One of the weird things about my brain is that I never can just let things be. By things, I mean ideas. Part of it is because I’m heavily influenced by others (though I try not to be), but most of it is because my brain is constantly churning. In addition, I know that I don’t know everything, so there is always more for me to learn.
In this case, my learning is about–well, let’s get there the long way, per usual. My brain connects thins that most people wouldn’t think are connected. Or rather, everything is connected in my brain. It used to frustrate me when teachers wanted to talk about one thing, but not another. Such as feminism (in a feminism class), but not racism because ‘we don’t have time for that’. Which, on the one hand, I get. On the other hand, though, fuck that shit.
I realized in my early twenties that I contained multitudes. We all do, but I am talking about me specifically right now. I was Asian, bisexual, a woman (then), agnostic (then), and just Weird with a capital W. Now, I’m still Asian, bisexual but not liking that label, agender, areligious, and still fucking weird. I’m also aromantic and ethically nonmonogamous. I don’t want a long-term relationship, and I’m more interested in sex than dating at the moment.

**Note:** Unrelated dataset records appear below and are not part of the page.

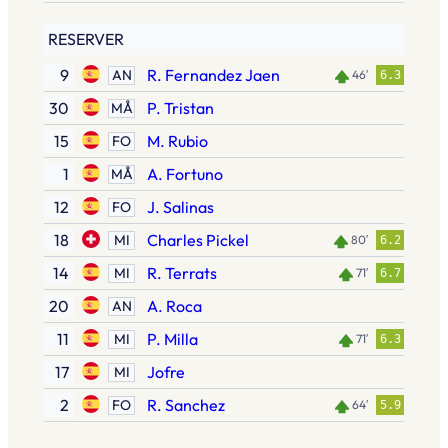
RESERVER
9
R. Fernandez Jaen
AN
46′
6.3
30
P. Tristan
MÅ
15
M. Rubio
FO
1
A. Fortuno
MÅ
12
J. Salinas
FO
18
Charles Pickel
MI
80′
6.2
14
R. Terrats
MI
71′
6.7
20
A. Roca
AN
11
P. Milla
MI
71′
6.3
17
Jofre
MI
2
R. Sanchez
FO
64′
5.9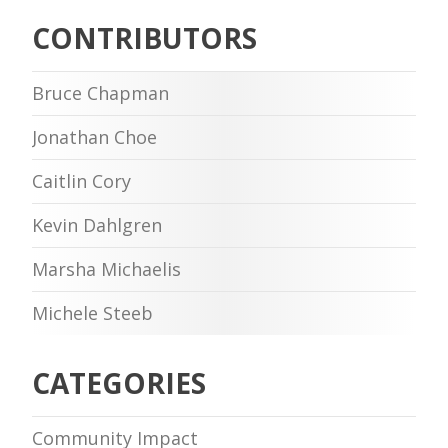
CONTRIBUTORS
Bruce Chapman
Jonathan Choe
Caitlin Cory
Kevin Dahlgren
Marsha Michaelis
Michele Steeb
CATEGORIES
Community Impact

I see all these things as connected. I was feeling interconnectivity before it was a thing. In yesterday’s post, I outlined a series I wanted to do called, In My Ideal World, in which I would take a topic and explain what I would would like to see related to that issue. I am verbose, which means I’d spend several posts on each topic. The thing that bogs me down, though, is that I don’t know how to talke about one without bringing up another.

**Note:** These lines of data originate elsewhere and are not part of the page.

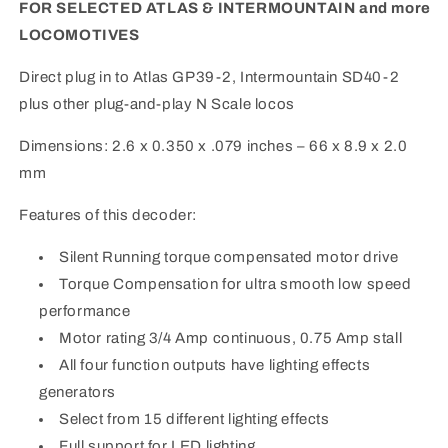
InterMountain
InterMountain
FOR SELECTED ATLAS & INTERMOUNTAIN and more
LOCOMOTIVES
Direct plug in to Atlas GP39-2, Intermountain SD40-2
plus other plug-and-play N Scale locos
Dimensions: 2.6 x 0.350 x .079 inches – 66 x 8.9 x 2.0
mm
Features of this decoder:
Silent Running torque compensated motor drive
Torque Compensation for ultra smooth low speed
performance
Motor rating 3/4 Amp continuous, 0.75 Amp stall
All four function outputs have lighting effects
generators
Select from 15 different lighting effects
Full support for LED lighting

Let me group it like this. Gender identity is linked to sexual identity loosley. Sexual identity is linked to monogamy/nonmonogamy and being aromantic. Gender is related to race. Religion is related to nothing in particular, but it’s something I could write ten-thousand words on. I have some deep wounds because of religion, and it’s taken me a long time to heal from it. I’m not completely there, but I am so much better now than I was when I first left Christianity (early twenties).
I want to find a hook that will bring them all together, but I’m not quite there. I don’t have a problem writing several disparate posts, but I would like to find a throughline.